In the 2015 season, Avril was evaluated by Pro Football Focus as the fifth best edge defender in the league at the halfway point of the season. Through those eight games, Avril recorded 30 tackles (20 solo), 3.5 sacks, 1 forced fumble, 5 pass deflections, and 5 tackles for loss.

In the 2016 season, Avril was named NFC Defensive Player of the Month for October. He was also named to his first Pro Bowl, and was ranked 56th by his peers on the NFL Top 100 Players of 2017.

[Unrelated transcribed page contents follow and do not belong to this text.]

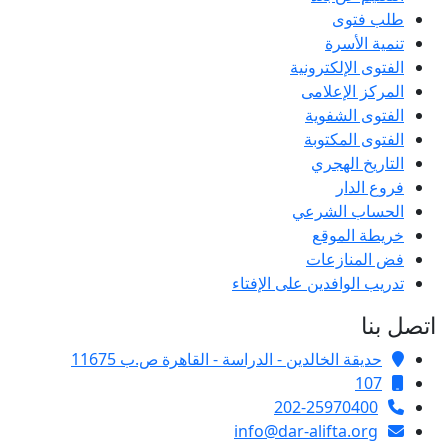
طلب فتوى
تنمية الأسرة
الفتوى الإلكترونية
المركز الإعلامى
الفتوى الشفوية
الفتوى المكتوبة
التاريخ الهجري
فروع الدار
الحساب الشرعي
خريطة الموقع
فض المنازعات
تدريب الوافدين على الإفتاء
اتصل بنا
حديقة الخالدين - الدراسة - القاهرة ص.ب 11675
107
202-25970400
info@dar-alifta.org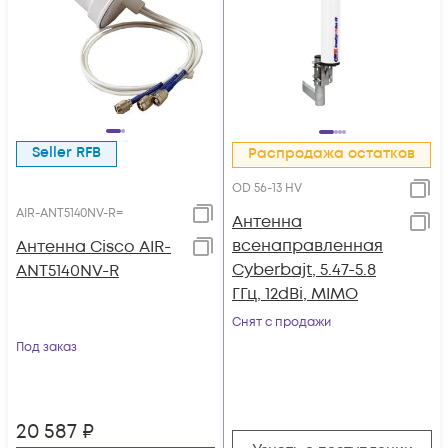
Seller RFB
Распродажа остатков
OD 56-13 HV
AIR-ANT5140NV-R=
Антенна
всенаправленная
Антенна Cisco AIR-
Cyberbajt, 5.47-5.8
ANT5140NV-R
ГГц, 12dBi, MIMO
Снят с продажи
Под заказ
20 587
₽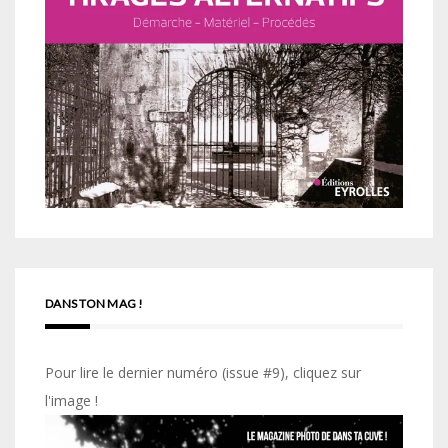
DANS TON MAG !
Pour lire le dernier numéro (issue #9), cliquez sur
l'image !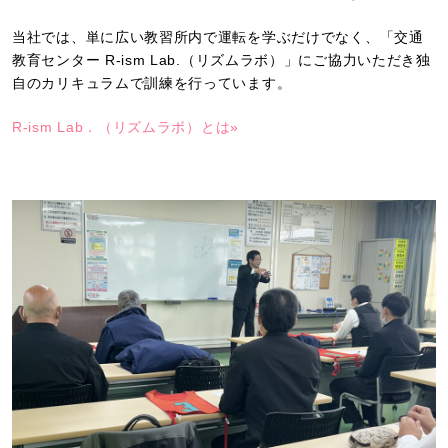
当社では、単に広い教習所内で運転を学ぶだけでなく、「交通
教育センター R-ism Lab.（リズムラボ）」にご協力いただき独
自のカリキュラムで訓練を行っています。
R-ism Lab．（リズムラボ）とは»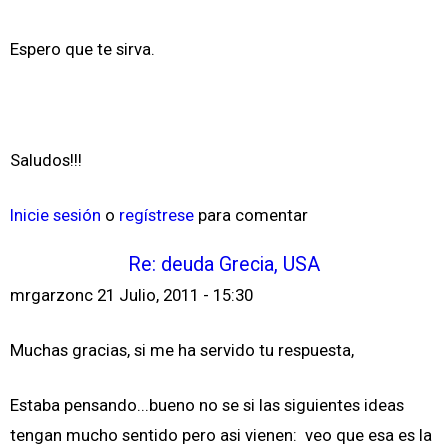
Espero que te sirva.
Saludos!!!
Inicie sesión
o
regístrese
para comentar
Re: deuda Grecia, USA
mrgarzonc
21 Julio, 2011 - 15:30
Muchas gracias, si me ha servido tu respuesta,
Estaba pensando...bueno no se si las siguientes ideas
tengan mucho sentido pero asi vienen: veo que esa es la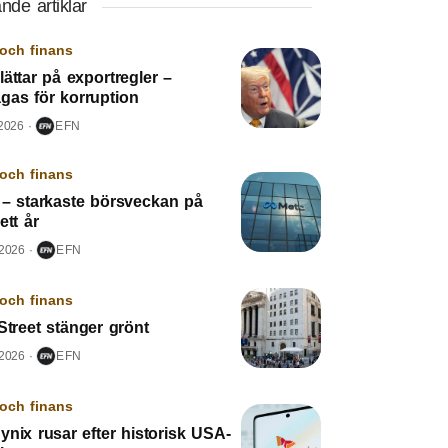
nde artiklar
och finans
ättar på exportregler –
gas för korruption
 2026
EFN
och finans
 – starkaste börsveckan på
ett år
 2026
EFN
och finans
Street stänger grönt
 2026
EFN
och finans
nix rusar efter historisk USA-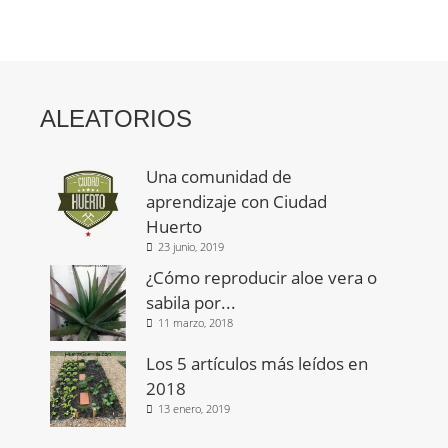
ALEATORIOS
Una comunidad de
aprendizaje con Ciudad
Huerto
23 junio, 2019
¿Cómo reproducir aloe vera o
sabila por...
11 marzo, 2018
Los 5 artículos más leídos en
2018
13 enero, 2019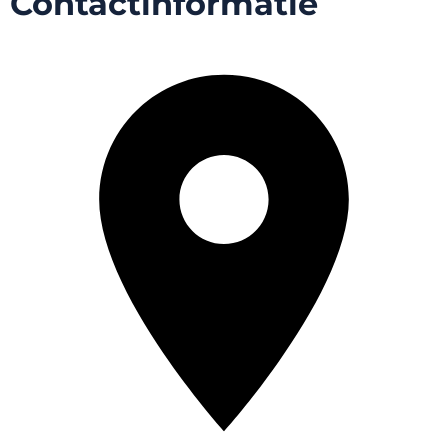
Contactinformatie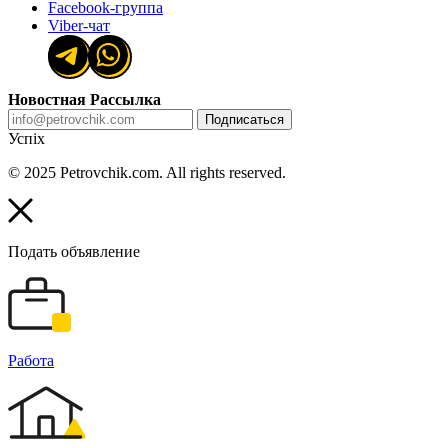
Facebook-группа
Viber-чат
Новостная Рассылка
Подписаться
Успіх
© 2025 Petrovchik.com. All rights reserved.
Подать объявление
Работа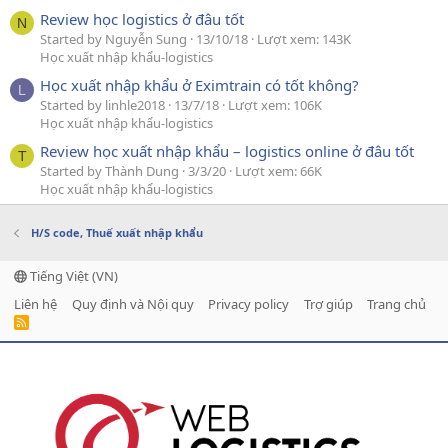
Review học logistics ở đâu tốt
N
Started by Nguyễn Sung
13/10/18
Lượt xem: 143K
Học xuất nhập khẩu-logistics
Học xuất nhập khẩu ở Eximtrain có tốt không?
L
Started by linhle2018
13/7/18
Lượt xem: 106K
Học xuất nhập khẩu-logistics
Review học xuất nhập khẩu – logistics online ở đâu tốt
T
Started by Thành Dung
3/3/20
Lượt xem: 66K
Học xuất nhập khẩu-logistics
H/S code, Thuế xuất nhập khẩu
Tiếng Việt (VN)
Liên hệ
Quy định và Nội quy
Privacy policy
Trợ giúp
Trang chủ
R
S
S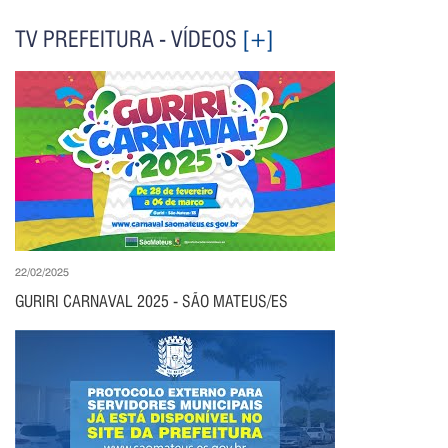
TV PREFEITURA - VÍDEOS
[+]
22/02/2025
GURIRI CARNAVAL 2025 - SÃO MATEUS/ES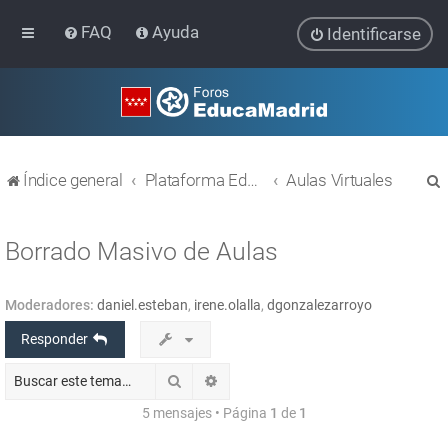
FAQ
Ayuda
Identificarse
Índice general
Plataforma Educativa EducaMadrid
Aulas Virtuales
Borrado Masivo de Aulas
Moderadores:
daniel.esteban
,
irene.olalla
,
dgonzalezarroyo
r
Responder
Buscar
Búsqueda avanzada
5 mensajes • Página
1
de
1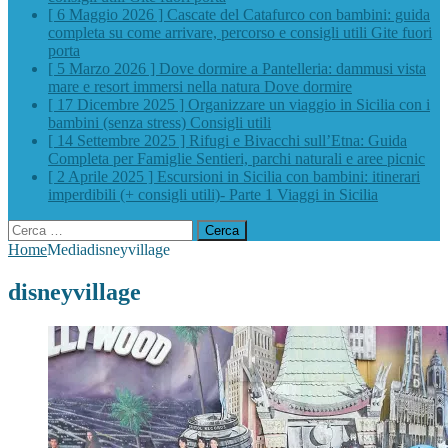
[ 6 Maggio 2026 ]
Cascate del Catafurco con bambini: guida
completa su come arrivare, percorso e consigli utili
Gite fuori
porta
[ 5 Marzo 2026 ]
Dove dormire a Pantelleria: dammusi vista
mare e resort immersi nella natura
Dove dormire
[ 17 Dicembre 2025 ]
Organizzare un viaggio in Sicilia con i
bambini (senza stress)
Consigli utili
[ 14 Settembre 2025 ]
Rifugi e Bivacchi sull’Etna: Guida
Completa per Famiglie
Sentieri, parchi naturali e aree picnic
[ 2 Aprile 2025 ]
Escursioni in Sicilia con bambini: itinerari
imperdibili (+ consigli utili)- Parte 1
Viaggi in Sicilia
Ricerca
per:
Home
Media
disneyvillage
disneyvillage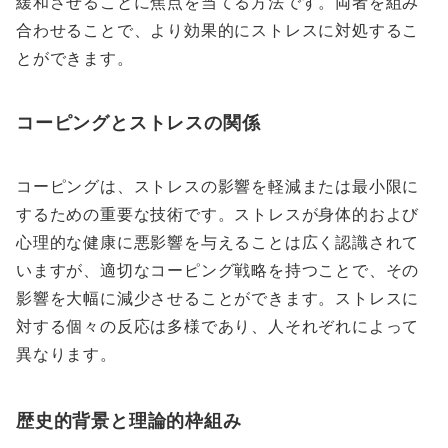
緩和させることに焦点を当てる方法です。両者を組み
合わせることで、より効果的にストレスに対処するこ
とができます。
コーピングとストレスの関係
コーピングは、ストレスの影響を軽減または最小限に
するための重要な技術です。ストレスが身体的および
心理的な健康に悪影響を与えることは広く認識されて
いますが、適切なコーピング戦略を持つことで、その
影響を大幅に減少させることができます。ストレスに
対する個々の反応は多様であり、人それぞれによって
異なります。
歴史的背景と理論的枠組み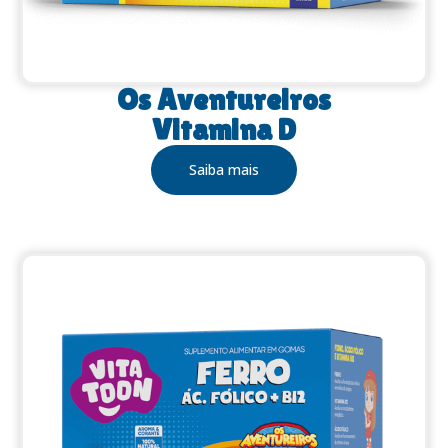
Os Aventureiros
Vitamina D
Saiba mais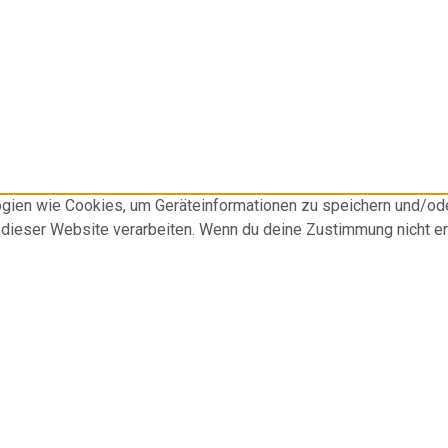
logien wie Cookies, um Geräteinformationen zu speichern und/o
f dieser Website verarbeiten. Wenn du deine Zustimmung nicht e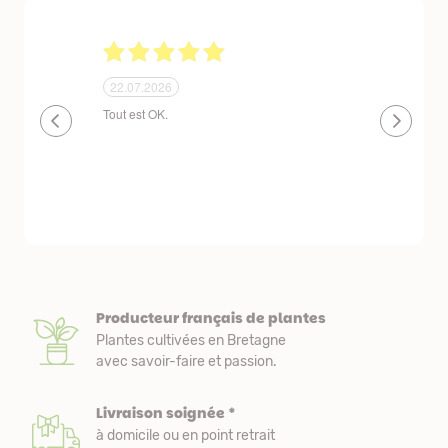
24.06.2026
23.06.2026
plantes de qualité très bien emballées et
Un site que
délais de livraison raisonnables
réserve. La c
livraison est
courts. Les 
emballés et p
première comm
nous avons a
Producteur français de plantes
Plantes cultivées en Bretagne
avec savoir-faire et passion.
Livraison soignée *
à domicile ou en point retrait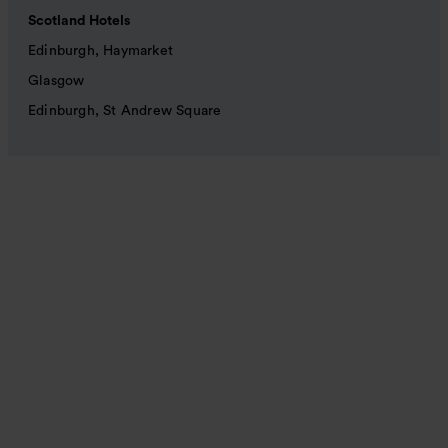
Scotland Hotels
Edinburgh, Haymarket
Glasgow
Edinburgh, St Andrew Square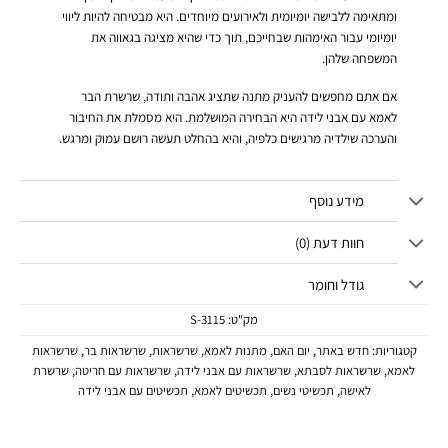
ומתאימה ללבישה יומיומית ולאירועים מיוחדים. היא מבטיחה להיות ליווי
יומיומי עבור האימהות שבחייכם, תוך כדי שהיא מציגה בגאווה את
המשפחה שלהן.
אם אתם מחפשים להעניק מתנה שתציג אהבה ותודה, שרשרת הבר
לאמא עם אבני לידה היא הבחירה המושלמת. היא מסמלת את החיבור
והערכה שילדיה מרגישים כלפיה, והיא בהחלט תעשה רושם עמוק ומרגש.
מידע נוסף
חוות דעת (0)
גודל וחומר
מק"ט:
3115-S
קטגוריות:
חדש באתר
,
יום האם
,
מתנות לאמא
,
שרשראות
,
שרשראות בר
,
שרשראות
לאמא
,
שרשראות לסבתא
,
שרשראות עם אבני לידה
,
שרשראות עם חריטה
,
שרשרת
לאישה
,
תכשיטי נשים
,
תכשיטים לאמא
,
תכשיטים עם אבני לידה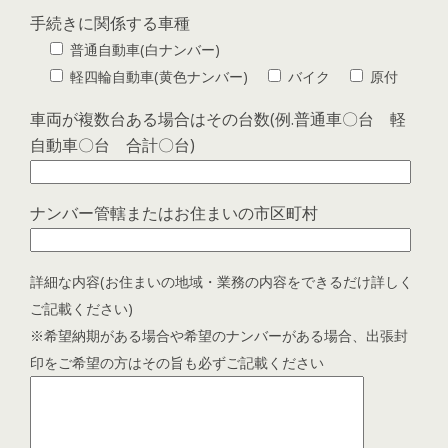
手続きに関係する車種
普通自動車(白ナンバー)
軽四輪自動車(黄色ナンバー)
バイク
原付
車両が複数台ある場合はその台数(例.普通車〇台 軽
自動車〇台 合計〇台)
ナンバー管轄またはお住まいの市区町村
詳細な内容(お住まいの地域・業務の内容をできるだけ詳しく
ご記載ください)
※希望納期がある場合や希望のナンバーがある場合、出張封
印をご希望の方はその旨も必ずご記載ください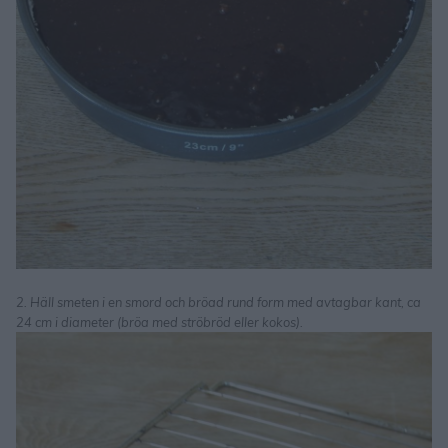
2. Häll smeten i en smord och bröad rund form med avtagbar kant, ca
24 cm i diameter (bröa med ströbröd eller kokos).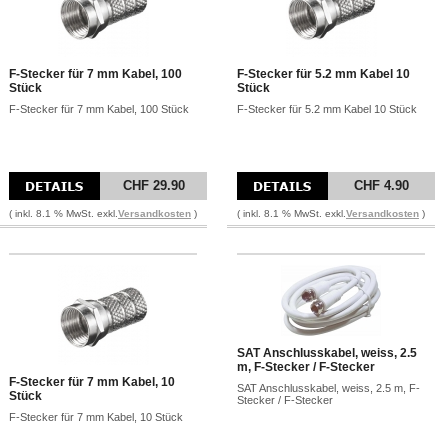
F-Stecker für 7 mm Kabel, 100
F-Stecker für 5.2 mm Kabel 10
Stück
Stück
F-Stecker für 7 mm Kabel, 100 Stück
F-Stecker für 5.2 mm Kabel 10 Stück
CHF 29.90
CHF 4.90
( inkl. 8.1 % MwSt. exkl.
Versandkosten
)
( inkl. 8.1 % MwSt. exkl.
Versandkosten
)
SAT Anschlusskabel, weiss, 2.5
m, F-Stecker / F-Stecker
F-Stecker für 7 mm Kabel, 10
SAT Anschlusskabel, weiss, 2.5 m, F-
Stück
Stecker / F-Stecker
F-Stecker für 7 mm Kabel, 10 Stück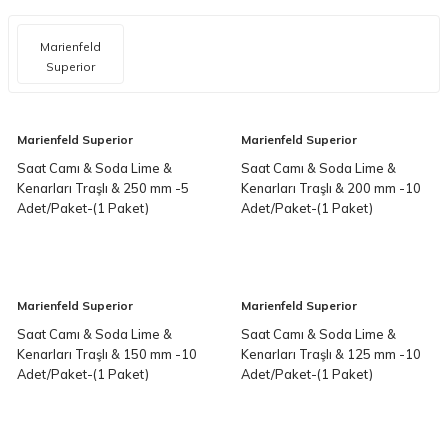
Marienfeld
Superior
Marienfeld Superior
Marienfeld Superior
Saat Camı & Soda Lime &
Saat Camı & Soda Lime &
Kenarları Traşlı & 250 mm -5
Kenarları Traşlı & 200 mm -10
Adet/Paket-(1 Paket)
Adet/Paket-(1 Paket)
Marienfeld Superior
Marienfeld Superior
Saat Camı & Soda Lime &
Saat Camı & Soda Lime &
Kenarları Traşlı & 150 mm -10
Kenarları Traşlı & 125 mm -10
Adet/Paket-(1 Paket)
Adet/Paket-(1 Paket)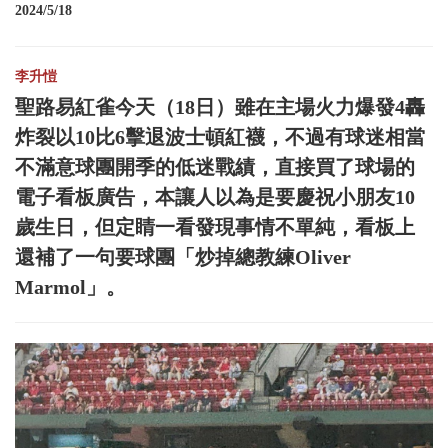
2024/5/18
李升愷
聖路易紅雀今天（18日）雖在主場火力爆發4轟
炸裂以10比6擊退波士頓紅襪，不過有球迷相當
不滿意球團開季的低迷戰績，直接買了球場的
電子看板廣告，本讓人以為是要慶祝小朋友10
歲生日，但定睛一看發現事情不單純，看板上
還補了一句要球團「炒掉總教練Oliver
Marmol」。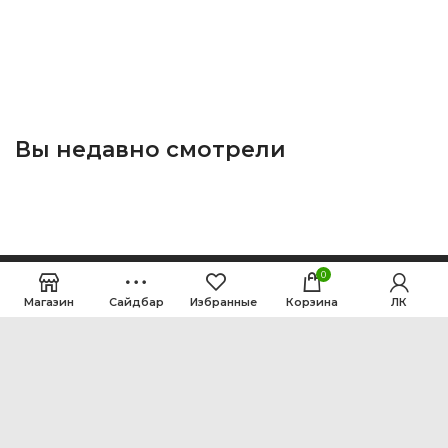
Вы недавно смотрели
0
Магазин
Сайдбар
Избранные
Корзина
ЛК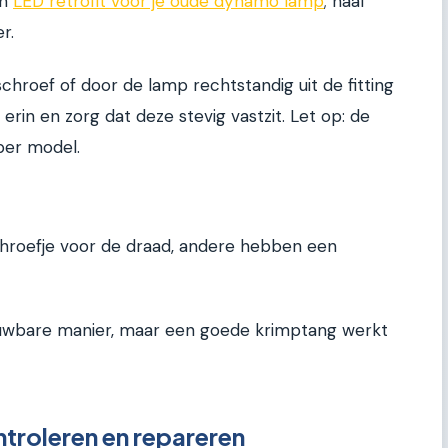
en
LED retrofit voor je oude dynamo lamp
; haal
r.
chroef of door de lamp rechtstandig uit de fitting
erin en zorg dat deze stevig vastzit. Let op: de
per model.
roefje voor de draad, andere hebben een
ouwbare manier, maar een goede krimptang werkt
troleren en repareren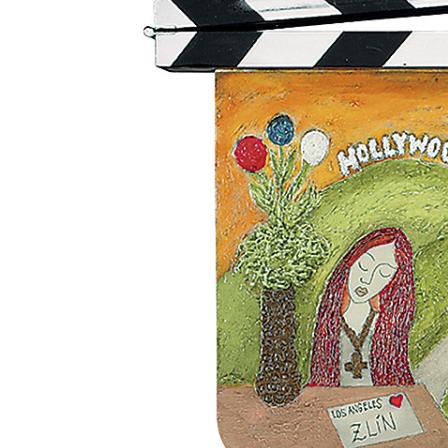
Aukce filmových klapek
Aktuality
Zlín Film Festival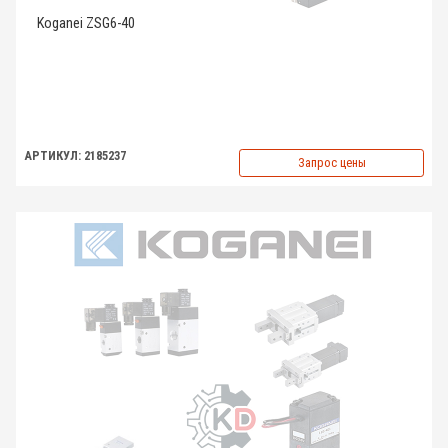
Koganei ZSG6-40
АРТИКУЛ: 2185237
Запрос цены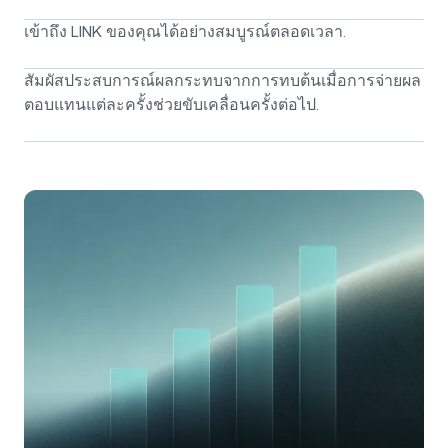
เข้าถึง LINK ของคุณได้อย่างสมบูรณ์ตลอดเวลา.
สัมผัสประสบการณ์ผลกระทบจากการทบต้นเมื่อการจ่ายผล
ตอบแทนแต่ละครั้งช่วยขับเคลื่อนครั้งต่อไป.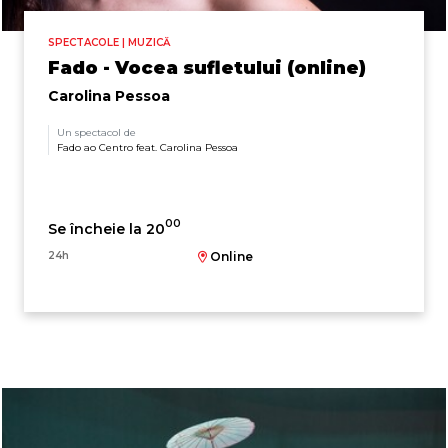
SPECTACOLE | MUZICĂ
Fado - Vocea sufletului (online)
Carolina Pessoa
Un spectacol de
Fado ao Centro feat. Carolina Pessoa
00
Se încheie la 20
24h
Online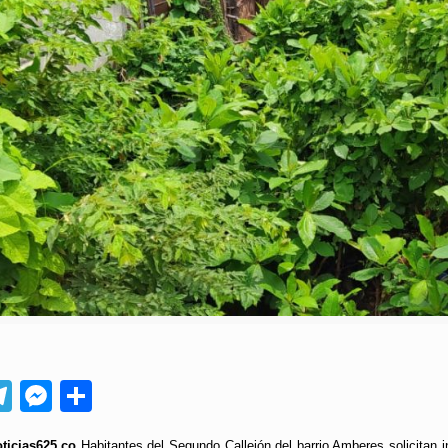
App
ebook
Telegram
Messenger
Compartir
ticias625.co
Habitantes del Segundo Callejón del barrio Amberes solicitan i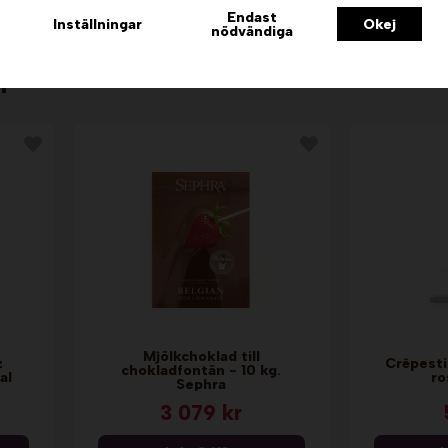
Info & Köp
I
Endast
Inställningar
Okej
nödvändiga
n
Mjölkchoklad till
z
Crêpesti
chokladfontän - 10 kg.
al
ro
Sephra
3 079 kr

In Week 4 of the 2017 season, Avril suffered a serious neck injury in the first quarter of Seattle's 46–18 win over the Indianapolis Colts. He was inadvertently kicked in his chin against the Colts and had been experiencing numbness in his arms. Seahawks head coach Pete Carroll commented on the injury saying Avril will be out "a while". He was placed on injured reserve on October 20, 2017.

On May 4, 2018, the Seahawks released Avril with a failed physical designation.

==NFL career statistics==

Legend
|  | Won the Super Bowl |
| Bold | Career high |

===Regular season===

Year: Team; GP; Tackles; Fumbles; Interceptions; Other
Comb: Solo; Ast; Sack; FF; FR; Yds; Int; Yds; Avg; Lng; TD; PD; Stf; Yds; KB
2008: DET; 15; 23; 18; 5; 5.0; 4; 1; 0; 0; 0; 0; 0; 0; 0; 3; 4; 0
2009: DET; 13; 41; 27; 14; 5.5; 3; 0; 0; 0; 0; 0; 0; 0; 3; 3; 8; 0
2010: DET; 13; 33; 23; 10; 8.5; 1; 1; 10; 0; 0; 0; 0; 0; 5; 1; 8; 0
2011: DET; 16; 36; 29; 7; 11.0; 6; 3; 24; 1; 4; 4; 4; 1; 4; 2; 5; 0
2012: DET; 16; 35; 28; 7; 9.5; 2; 0; 0; 0; 0; 0; 0; 0; 1; 4; 40; 0
2013: SEA; 15; 20; 14; 6; 8.0; 6; 1; 0; 0; 0; 0; 0; 0; 4; 2; 2; 0
2014: SEA; 16; 22; 15; 7; 5.0; 1; 1; 0; 0; 0; 0; 0; 0; 2; 4; 8; 0
2015: SEA; 16; 47; 31; 16; 9.0; 2; 0; 0; 0; 0; 0; 0; 0; 7; 7; 17; 0
2016: SEA; 16; 39; 20; 19; 11.5; 5; 0; 0; 0; 0; 0; 0; 0; 3; 1; 5; 0
2017: SEA; 4; 2; 2; 0; 1.0; 0; 0; 0; 0; 0; 0; 0; 0; 0; 0; 0; 0
Total: 140; 298; 207; 91; 74.0; 30; 7; 44; 1; 4; 4; 4; 1; 29; 27; 97; 0

==Post-playing career==

Avril was a guest in Germany during the NFL Trophy Tour 2018, including in Hamburg and Cologne.